--- Task ---
The answer must consist of every line in the data that contains "Password".
BEGIN Data extract
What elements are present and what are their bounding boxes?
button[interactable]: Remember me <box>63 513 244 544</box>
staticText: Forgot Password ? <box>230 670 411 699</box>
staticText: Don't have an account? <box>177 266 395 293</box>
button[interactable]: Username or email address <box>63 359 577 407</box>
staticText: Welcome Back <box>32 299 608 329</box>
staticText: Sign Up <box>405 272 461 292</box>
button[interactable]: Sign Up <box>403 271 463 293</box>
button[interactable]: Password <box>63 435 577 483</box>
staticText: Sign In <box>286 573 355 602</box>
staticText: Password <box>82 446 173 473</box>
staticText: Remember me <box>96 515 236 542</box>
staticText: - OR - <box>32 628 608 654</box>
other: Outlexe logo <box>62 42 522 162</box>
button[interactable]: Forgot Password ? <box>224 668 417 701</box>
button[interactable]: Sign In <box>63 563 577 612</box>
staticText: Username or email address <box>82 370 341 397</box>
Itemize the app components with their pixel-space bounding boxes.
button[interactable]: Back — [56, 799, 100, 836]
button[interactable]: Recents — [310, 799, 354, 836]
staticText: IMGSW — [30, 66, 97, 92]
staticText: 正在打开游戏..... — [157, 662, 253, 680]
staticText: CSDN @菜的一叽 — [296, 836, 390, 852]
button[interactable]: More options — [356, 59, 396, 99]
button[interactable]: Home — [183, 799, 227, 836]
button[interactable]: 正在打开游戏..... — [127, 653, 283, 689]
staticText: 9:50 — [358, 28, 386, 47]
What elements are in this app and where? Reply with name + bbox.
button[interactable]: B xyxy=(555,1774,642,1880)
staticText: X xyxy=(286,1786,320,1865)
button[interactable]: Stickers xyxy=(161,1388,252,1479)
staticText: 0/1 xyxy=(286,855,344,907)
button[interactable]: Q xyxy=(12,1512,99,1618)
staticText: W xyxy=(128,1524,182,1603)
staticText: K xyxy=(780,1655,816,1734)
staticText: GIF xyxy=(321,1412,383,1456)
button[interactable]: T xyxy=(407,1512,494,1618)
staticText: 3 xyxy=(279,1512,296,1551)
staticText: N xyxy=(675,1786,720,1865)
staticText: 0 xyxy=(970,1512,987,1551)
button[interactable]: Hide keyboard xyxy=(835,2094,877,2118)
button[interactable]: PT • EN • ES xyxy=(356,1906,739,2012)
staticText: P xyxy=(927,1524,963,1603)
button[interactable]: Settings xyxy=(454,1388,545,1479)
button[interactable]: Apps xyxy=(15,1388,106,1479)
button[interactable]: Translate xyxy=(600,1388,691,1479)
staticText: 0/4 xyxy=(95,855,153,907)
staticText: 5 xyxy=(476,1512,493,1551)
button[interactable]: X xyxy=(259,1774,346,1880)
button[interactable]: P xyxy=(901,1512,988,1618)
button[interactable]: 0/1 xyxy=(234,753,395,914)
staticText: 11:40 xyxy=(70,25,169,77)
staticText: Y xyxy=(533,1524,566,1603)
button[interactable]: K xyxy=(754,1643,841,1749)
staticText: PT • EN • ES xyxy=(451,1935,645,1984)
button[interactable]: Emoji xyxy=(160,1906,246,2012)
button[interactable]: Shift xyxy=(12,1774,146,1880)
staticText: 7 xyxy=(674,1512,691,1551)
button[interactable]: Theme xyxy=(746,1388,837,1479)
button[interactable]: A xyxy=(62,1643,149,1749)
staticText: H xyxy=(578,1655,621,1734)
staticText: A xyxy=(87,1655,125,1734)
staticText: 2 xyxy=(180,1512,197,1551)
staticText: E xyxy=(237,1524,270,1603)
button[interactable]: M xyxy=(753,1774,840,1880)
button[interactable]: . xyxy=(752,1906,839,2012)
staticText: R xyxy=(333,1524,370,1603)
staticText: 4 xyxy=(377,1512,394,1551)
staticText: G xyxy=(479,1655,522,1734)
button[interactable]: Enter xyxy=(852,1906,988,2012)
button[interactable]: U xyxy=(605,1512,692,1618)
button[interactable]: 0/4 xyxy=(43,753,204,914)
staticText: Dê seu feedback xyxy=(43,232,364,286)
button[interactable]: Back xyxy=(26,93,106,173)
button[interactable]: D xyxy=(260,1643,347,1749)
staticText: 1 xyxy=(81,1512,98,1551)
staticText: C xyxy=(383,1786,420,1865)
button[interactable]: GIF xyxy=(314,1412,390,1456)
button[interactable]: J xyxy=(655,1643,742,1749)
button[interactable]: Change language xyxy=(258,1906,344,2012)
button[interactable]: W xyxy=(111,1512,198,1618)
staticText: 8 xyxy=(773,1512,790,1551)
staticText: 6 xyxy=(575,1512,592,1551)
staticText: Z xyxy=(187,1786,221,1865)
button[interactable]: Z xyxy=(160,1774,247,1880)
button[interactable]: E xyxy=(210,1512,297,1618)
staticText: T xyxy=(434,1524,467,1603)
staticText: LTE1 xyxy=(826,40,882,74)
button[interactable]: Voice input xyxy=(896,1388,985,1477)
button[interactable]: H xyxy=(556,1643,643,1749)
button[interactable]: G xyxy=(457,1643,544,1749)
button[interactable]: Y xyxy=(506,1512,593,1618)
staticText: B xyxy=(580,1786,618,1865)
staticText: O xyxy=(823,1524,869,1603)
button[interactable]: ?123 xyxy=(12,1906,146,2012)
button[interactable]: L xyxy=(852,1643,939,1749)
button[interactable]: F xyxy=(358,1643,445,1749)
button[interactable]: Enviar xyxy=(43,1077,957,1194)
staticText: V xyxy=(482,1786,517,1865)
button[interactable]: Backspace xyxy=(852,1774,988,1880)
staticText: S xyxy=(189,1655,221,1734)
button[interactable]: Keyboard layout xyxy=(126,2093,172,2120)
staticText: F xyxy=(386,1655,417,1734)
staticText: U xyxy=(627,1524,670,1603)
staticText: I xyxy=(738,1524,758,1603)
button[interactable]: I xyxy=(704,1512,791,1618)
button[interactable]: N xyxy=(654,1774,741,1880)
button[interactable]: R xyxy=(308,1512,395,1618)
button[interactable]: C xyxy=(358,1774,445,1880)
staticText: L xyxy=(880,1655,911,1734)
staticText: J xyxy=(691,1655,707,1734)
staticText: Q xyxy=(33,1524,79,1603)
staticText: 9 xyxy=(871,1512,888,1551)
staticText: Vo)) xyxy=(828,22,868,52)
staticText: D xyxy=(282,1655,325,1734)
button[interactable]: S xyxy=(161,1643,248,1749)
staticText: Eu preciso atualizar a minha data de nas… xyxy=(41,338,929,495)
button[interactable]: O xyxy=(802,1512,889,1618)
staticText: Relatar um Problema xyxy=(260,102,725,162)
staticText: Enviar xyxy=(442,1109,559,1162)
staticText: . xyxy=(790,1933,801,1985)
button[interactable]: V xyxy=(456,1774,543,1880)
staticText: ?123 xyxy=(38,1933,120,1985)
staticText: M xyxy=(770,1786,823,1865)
END Data extract
--- Solution for this task ---
staticText: Forgot Password ? <box>230 670 411 699</box>
button[interactable]: Password <box>63 435 577 483</box>
staticText: Password <box>82 446 173 473</box>
button[interactable]: Forgot Password ? <box>224 668 417 701</box>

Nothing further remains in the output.